Much of the filming took place near London, with the cast and crew living together nonstop in a bubble to maintain safety. Re-creating beloved
characters was the least intimidating part. “I could relax into it because we had been there before,” Neill says. “We knew the knitting pattern.” After Spielberg’s initial blockbuster, Goldblum returned for the sequel, 1997’s The Lost World: Jurassic Park, and Neill returned as the lead in 2001’s third installment, with a cameo by Dern. The franchise’s DNA was sufficiently strong that the 2015 relaunch—Jurassic World, starring Bryce Dallas Howard and Chris Pratt— became the biggest of the series so far, earning $1.67 billion globally. Goldblum made a brief appearance in that film’s sequel, 2018’s Jurassic World: Fallen Kingdom, which proved to be another behemoth. The return of all three original stars, combined with Howard and Pratt, in Dominion both closes the circle and raises box office expectations to record-breaking levels. Director Colin Trevorrow says he wasn’t sure what to expect when he reassembled this iconic trio, especially under such dire and restrictive circumstances as pandemic production. “I think there was a bit of tenuousness at first, with me wondering, ‘Is their dynamic going to echo the dynamic of the characters in the movie? Do Jeff and Sam actually have a problem with each other?’ None of those things ended up being true. They have a completely unique dynamic that is all their own. I just had to learn it over time.” That chemistry continues to play out during the talk with V.F., as the actors torment and compliment one another in equal measure. When talk turns to the famous scene in which Goldblum is sweaty, open-shirted, and wounded after a dino attack, Neill refers to it as “the bleeding Michelangelo Adonis.” “Yesss….” Goldblum purrs. “What about it?”

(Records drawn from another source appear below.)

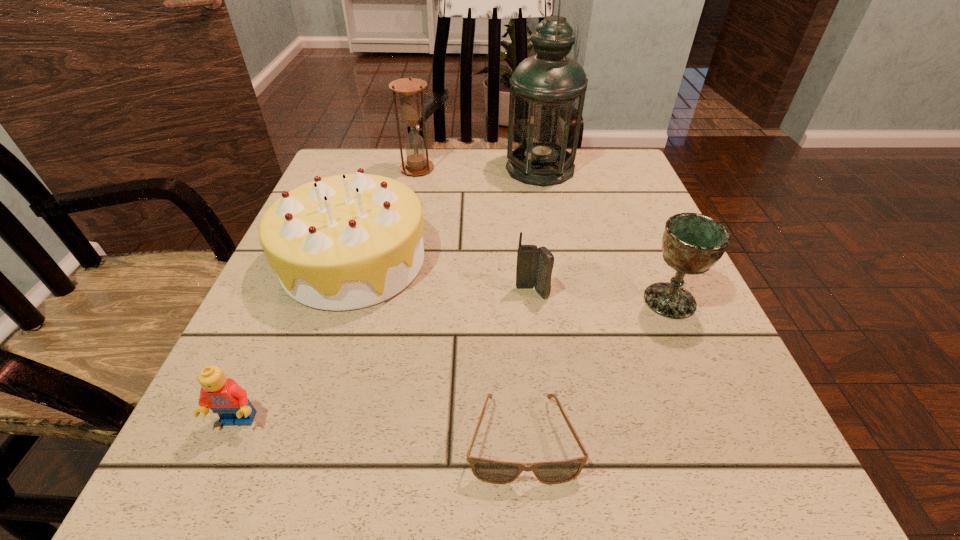 Find the location of a particular element. This screenshot has height=540, width=960. vacant space located 0.200m on the left of the chalice is located at coordinates (529, 301).

The width and height of the screenshot is (960, 540). I want to click on vacant space located on the keyboard of the cellular telephone, so click(x=540, y=356).

Where is `free space located 0.080m on the face of the Lego`? free space located 0.080m on the face of the Lego is located at coordinates (205, 495).

Image resolution: width=960 pixels, height=540 pixels. Find the location of `oil lamp present at the far edge`. oil lamp present at the far edge is located at coordinates (547, 93).

In order to click on hourglass located in the far edge section of the desktop in this screenshot , I will do `click(409, 89)`.

Identify the location of object that is positioned at the near edge. This screenshot has width=960, height=540. (491, 471).

This screenshot has width=960, height=540. What are the coordinates of `birthday cake located at the left edge` in the screenshot? It's located at coord(344,242).

In order to click on Lego located in the left edge section of the desktop in this screenshot , I will do `click(223, 396)`.

Image resolution: width=960 pixels, height=540 pixels. In order to click on oil lamp positioned at the right edge in this screenshot , I will do `click(547, 93)`.

This screenshot has height=540, width=960. Identify the location of chalice that is at the right edge. (692, 243). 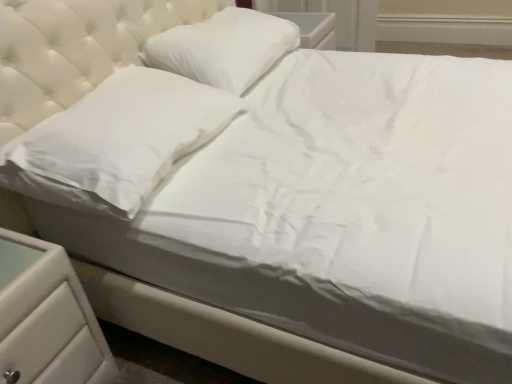 Question: From the image's perspective, does white smooth pillow at left, which appears as the second pillow when viewed from the back, appear lower than white smooth pillow at upper center, positioned as the first pillow in back-to-front order?

Choices:
 (A) no
 (B) yes

Answer: (B)

Question: Is white smooth pillow at left, which is the first pillow in front-to-back order, positioned in front of white smooth pillow at upper center, the 2th pillow from the front?

Choices:
 (A) no
 (B) yes

Answer: (B)

Question: Does white smooth pillow at left, which is the first pillow in front-to-back order, have a larger size compared to white smooth pillow at upper center, positioned as the first pillow in back-to-front order?

Choices:
 (A) no
 (B) yes

Answer: (A)

Question: Considering the relative sizes of white smooth pillow at left, which appears as the second pillow when viewed from the back, and white smooth pillow at upper center, positioned as the first pillow in back-to-front order, in the image provided, is white smooth pillow at left, which appears as the second pillow when viewed from the back, shorter than white smooth pillow at upper center, positioned as the first pillow in back-to-front order,?

Choices:
 (A) no
 (B) yes

Answer: (B)

Question: Considering the relative positions of white smooth pillow at left, which is the first pillow in front-to-back order, and white smooth pillow at upper center, the 2th pillow from the front, in the image provided, is white smooth pillow at left, which is the first pillow in front-to-back order, to the left of white smooth pillow at upper center, the 2th pillow from the front, from the viewer's perspective?

Choices:
 (A) no
 (B) yes

Answer: (B)

Question: Considering the relative sizes of white smooth pillow at left, which appears as the second pillow when viewed from the back, and white smooth pillow at upper center, the 2th pillow from the front, in the image provided, is white smooth pillow at left, which appears as the second pillow when viewed from the back, thinner than white smooth pillow at upper center, the 2th pillow from the front,?

Choices:
 (A) yes
 (B) no

Answer: (B)

Question: Is white plastic drawer at lower left with white smooth pillow at left, which is the first pillow in front-to-back order?

Choices:
 (A) no
 (B) yes

Answer: (A)

Question: Is white plastic drawer at lower left located outside white smooth pillow at left, which is the first pillow in front-to-back order?

Choices:
 (A) yes
 (B) no

Answer: (A)

Question: Considering the relative positions of white plastic drawer at lower left and white smooth pillow at left, which appears as the second pillow when viewed from the back, in the image provided, is white plastic drawer at lower left to the right of white smooth pillow at left, which appears as the second pillow when viewed from the back, from the viewer's perspective?

Choices:
 (A) no
 (B) yes

Answer: (A)

Question: Can you confirm if white plastic drawer at lower left is shorter than white smooth pillow at left, which is the first pillow in front-to-back order?

Choices:
 (A) yes
 (B) no

Answer: (B)

Question: From a real-world perspective, is white plastic drawer at lower left beneath white smooth pillow at left, which is the first pillow in front-to-back order?

Choices:
 (A) yes
 (B) no

Answer: (A)

Question: Can you confirm if white plastic drawer at lower left is smaller than white smooth pillow at left, which is the first pillow in front-to-back order?

Choices:
 (A) yes
 (B) no

Answer: (B)

Question: Does white plastic drawer at lower left appear on the right side of white smooth pillow at upper center, the 2th pillow from the front?

Choices:
 (A) no
 (B) yes

Answer: (A) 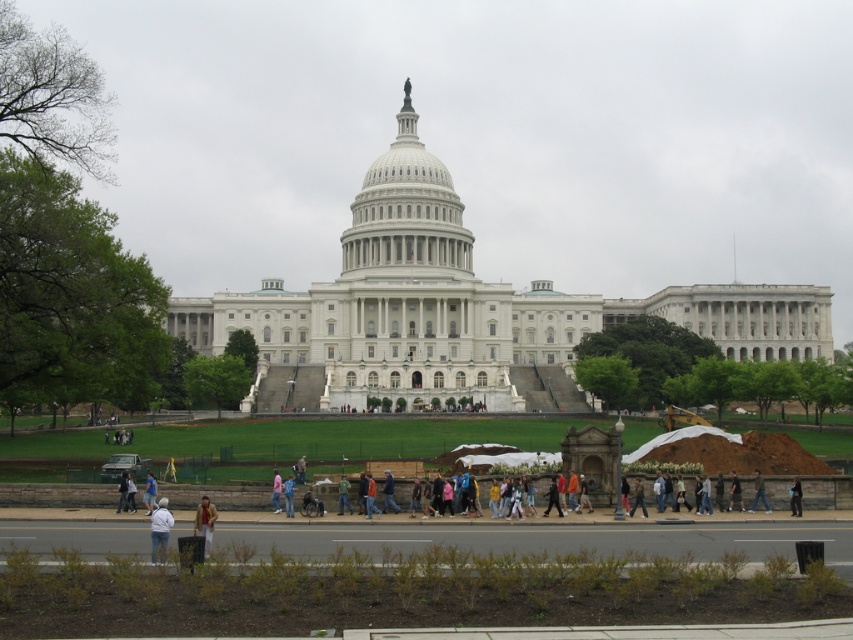 This screenshot has width=853, height=640. Find the location of `light blue shirt at lower center`. light blue shirt at lower center is located at coordinates (149, 493).

Image resolution: width=853 pixels, height=640 pixels. Find the location of `light blue shirt at lower center`. light blue shirt at lower center is located at coordinates (149, 493).

Is white cotton shirt at lower center to the left of green denim jacket at center from the viewer's perspective?

Yes, white cotton shirt at lower center is to the left of green denim jacket at center.

Describe the element at coordinates (160, 531) in the screenshot. I see `white cotton shirt at lower center` at that location.

Locate an element on the screen. white cotton shirt at lower center is located at coordinates (160, 531).

Looking at this image, between pink fabric at center and light brown leather jacket at lower left, which one is positioned higher?

pink fabric at center is above.

This screenshot has height=640, width=853. In order to click on pink fabric at center in this screenshot , I will do `click(288, 496)`.

Does point (286, 513) lie behind point (123, 472)?

That is False.

Locate an element on the screen. This screenshot has height=640, width=853. pink fabric at center is located at coordinates (288, 496). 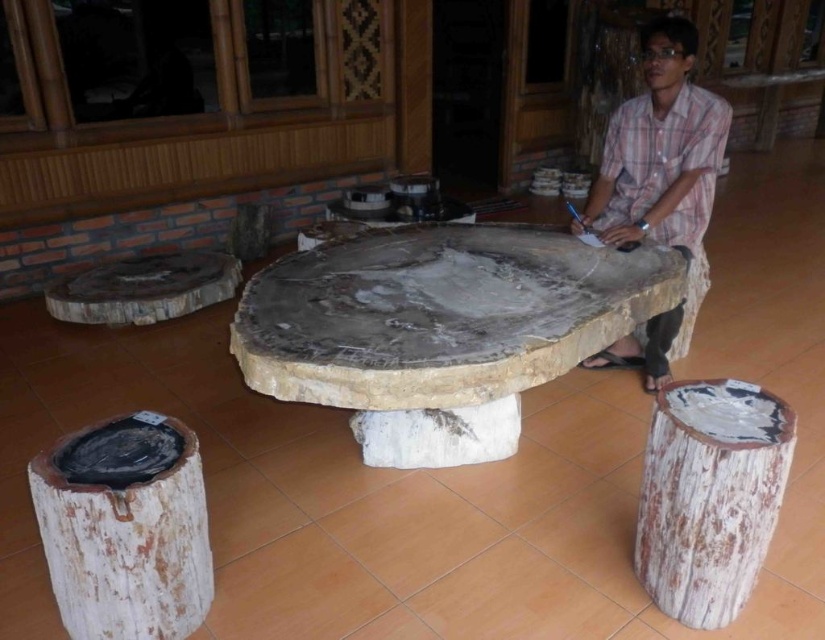 You are standing in a room with a large table made of natural stone. There is a point at coordinates (439, 330). Can you tell me if this point is located on the natural stone table at center?

Yes, the point (439, 330) is on the natural stone table at center.

You are a photographer setting up a shoot in this room. You want to position a spotlight so that it illuminates the natural stone table at center without casting a shadow on the plaid shirt at center. Is this possible based on their positions?

The natural stone table at center is in front of the plaid shirt at center, so placing the spotlight behind the plaid shirt at center would allow the light to hit the table while keeping the shirt out of the shadow area.

You are a guest at a dinner party and see the natural stone table at center and the plaid shirt at center. Which object is located to the left of the other?

The natural stone table at center is positioned on the left side of plaid shirt at center, so the natural stone table at center is to the left of the plaid shirt at center. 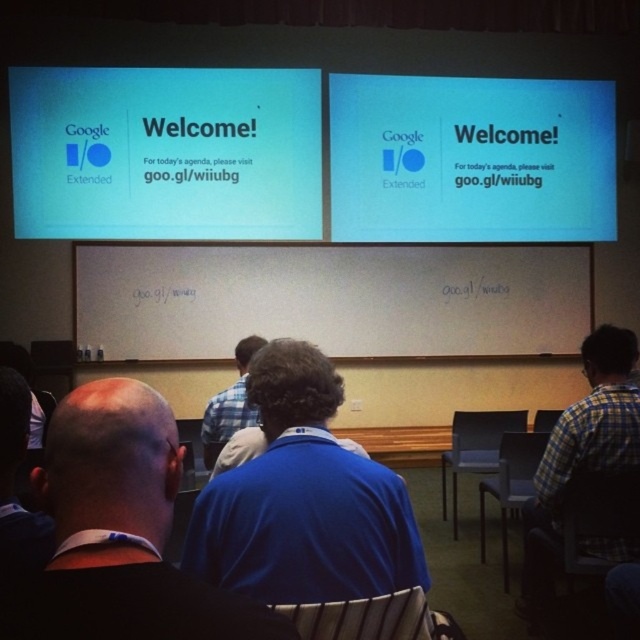 Is black fabric shirt at center closer to the viewer compared to wooden slats chair at center?

Yes.

Which is more to the right, black fabric shirt at center or wooden slats chair at center?

From the viewer's perspective, wooden slats chair at center appears more on the right side.

Is point (150, 515) more distant than point (385, 609)?

No, (150, 515) is closer to viewer.

You are a GUI agent. You are given a task and a screenshot of the screen. Output one action in this format:
    pyautogui.click(x=<x>, y=<y>)
    Task: Click on the black fabric shirt at center
    The image size is (640, 640).
    Given the screenshot: What is the action you would take?
    pyautogui.click(x=120, y=531)

How much distance is there between black fabric shirt at center and gray fabric chair at right?

3.76 meters

Can you confirm if black fabric shirt at center is shorter than gray fabric chair at right?

No.

Does point (116, 420) come farther from viewer compared to point (540, 410)?

No.

This screenshot has height=640, width=640. Find the location of `black fabric shirt at center`. black fabric shirt at center is located at coordinates (120, 531).

From the picture: Between white glossy projector screen at upper center and gray fabric chair at right, which one appears on the left side from the viewer's perspective?

gray fabric chair at right is more to the left.

The height and width of the screenshot is (640, 640). I want to click on white glossy projector screen at upper center, so click(x=470, y=160).

Where is `white glossy projector screen at upper center`? This screenshot has height=640, width=640. white glossy projector screen at upper center is located at coordinates (470, 160).

This screenshot has height=640, width=640. I want to click on white glossy projector screen at upper center, so click(x=470, y=160). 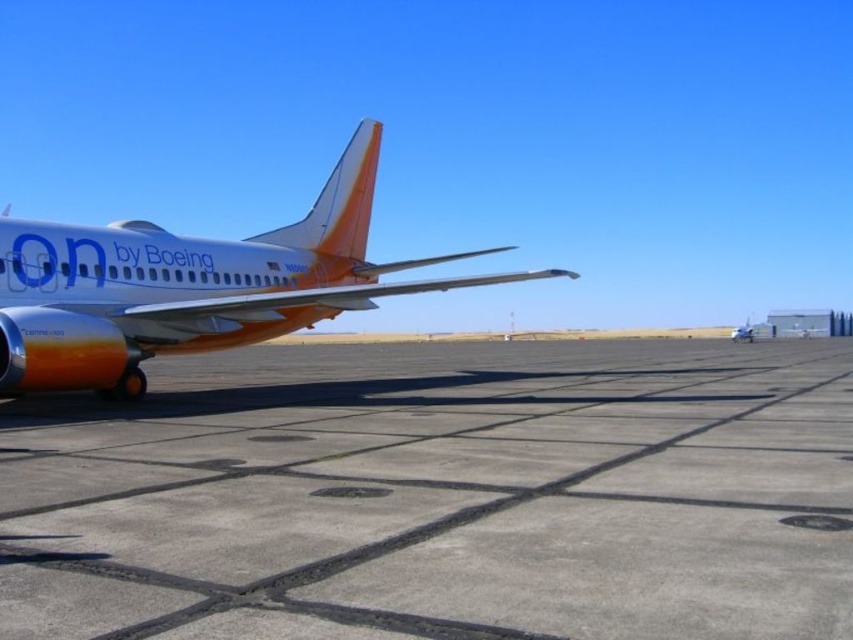 Does point (840, 384) come closer to viewer compared to point (276, 333)?

Yes, point (840, 384) is closer to viewer.

Describe the element at coordinates (440, 496) in the screenshot. The width and height of the screenshot is (853, 640). I see `concrete at center` at that location.

The width and height of the screenshot is (853, 640). In order to click on concrete at center in this screenshot , I will do `click(440, 496)`.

Asked how Goldblum devised that scene with Spielberg, Neill jumps in again. “How many buttons were too many?” “I don’t remember how it came to be,” says Goldblum. “I have no idea.… It just happened somehow. I’m sorry, for better or worse. I apologize profusely. Or…you’re welcome?” “That was the only CGI in this movie,” Dern jokes. “Did he muscle you up or something, is that what you’re saying?” Neill says. “Nooo,” Goldblum says, pivoting away from his sultry sequence by deploying one of his most famous lines from the film: “Anyway, life finds a way.”
The technological footprint of Jurassic Park is undeniable, making it one of the clear game changers in Hollywood history. But there’s also a case to be made that the original movie endures because of the affection viewers harbor for the human characters. An unheralded and ongoing impact, Dern says, is how many girls idolized her brave paleobotanist and found themselves drawn to careers in science: “Now, generations of kids or families connect to these characters. For me, to have women who have been inspired by Ellie Sattler, that’s an amazing feeling.” Her character’s prophecy came true, sort of: While dinosaurs feasted on mankind, women inherited the earth.